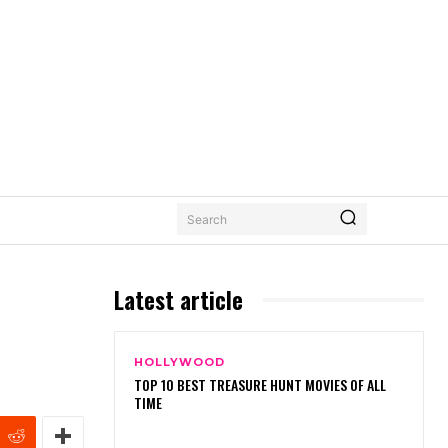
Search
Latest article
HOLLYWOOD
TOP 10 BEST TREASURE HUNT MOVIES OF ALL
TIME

---

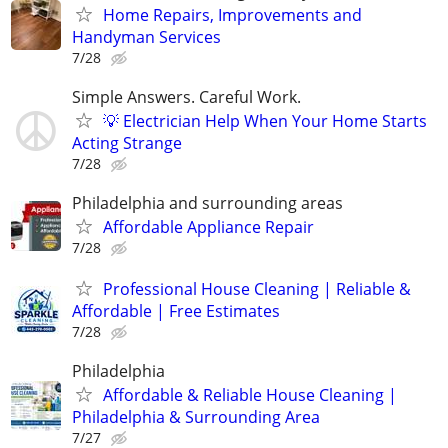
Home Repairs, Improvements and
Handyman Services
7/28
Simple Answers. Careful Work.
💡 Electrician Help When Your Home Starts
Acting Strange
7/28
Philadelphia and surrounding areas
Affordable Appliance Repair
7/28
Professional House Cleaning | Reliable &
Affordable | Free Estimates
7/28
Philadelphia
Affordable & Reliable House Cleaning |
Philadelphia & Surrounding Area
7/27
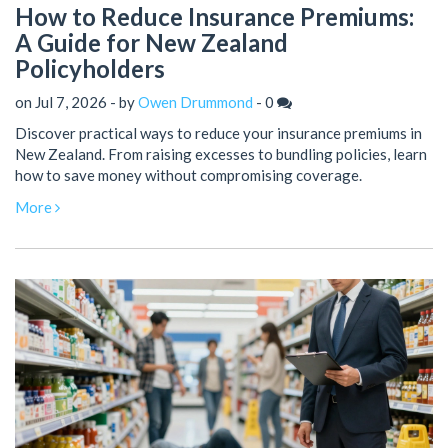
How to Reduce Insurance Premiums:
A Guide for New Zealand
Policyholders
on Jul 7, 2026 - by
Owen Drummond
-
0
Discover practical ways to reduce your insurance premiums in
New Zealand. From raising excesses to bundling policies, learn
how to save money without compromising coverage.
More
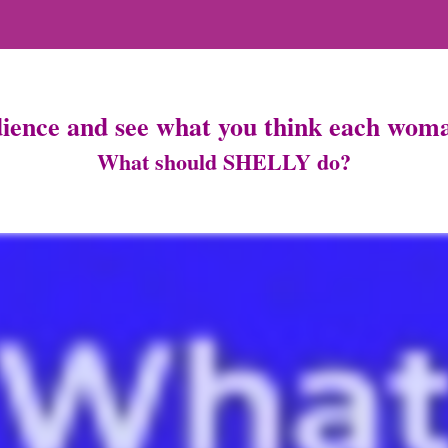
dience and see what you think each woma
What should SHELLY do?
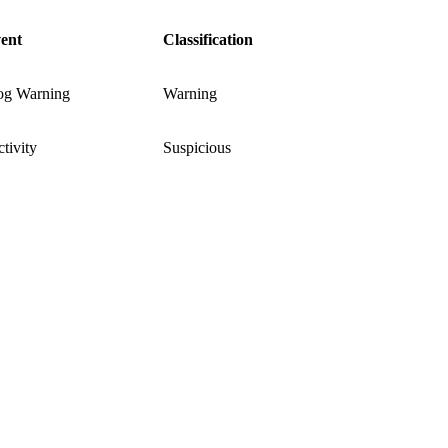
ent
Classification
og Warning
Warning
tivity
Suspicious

* [What is needed]: The answer must be a single number: how many lines of the data include the string "Zealand".

* [Response area]: 2